In the case of mini-med plans, the multiplier will drop to 1.75 in 2012, to 1.5 in 2013, and to 1.25 for 2014. "In 2014, the use of annual dollar limits on coverage will be banned and we expect that these mini-med policies will cease to exist," a CMS fact sheet says. In the case of expatriate policies, the 2.0 multiplier will continue.

CMS said that mini-med MLRs will be posted publicly in the spring of 2012 "to further enhance transparency to consumers." The MLR requirements also allow insurers to consider certain costs involved in converting to the ICD-10 billing system as quality improvement expenses and to deduct certain taxes from total premium revenues.
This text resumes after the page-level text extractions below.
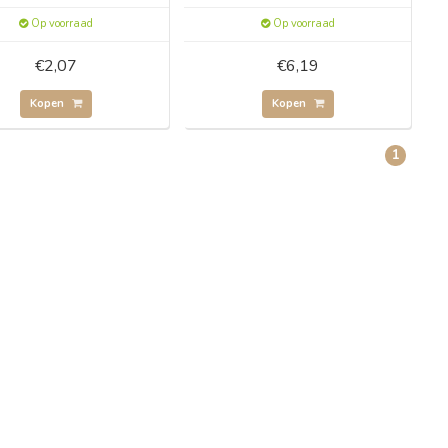
Op voorraad
Op voorraad
€2,07
€6,19
Kopen
Kopen
1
The National Association of Insurance and Financial Advisers (NAIFA), a group representing insurance agents, expressed disappointment that the latest MLR regulations do not permit insurers to exclude agent and broker fees for administrative expenses. The National Association of Insurance Commissioners (NAIC) adopted a resolution last week urging Congress to quickly consider legislation that would ensure consumer access to broker services. CMS did not act on its own to ease that access by counting broker and agent fees as administrative.

"NAIFA is disappointed that the administration rejected the NAIC recommendation to take action that would ensure continued consumer access to professional health insurance agents in its Final MLR rule," said NAIFA President Robert Miller. "However, NAIFA remains hopeful that Congress will join the NAIC in recognizing the harm caused to consumers and make the necessary changes to the law."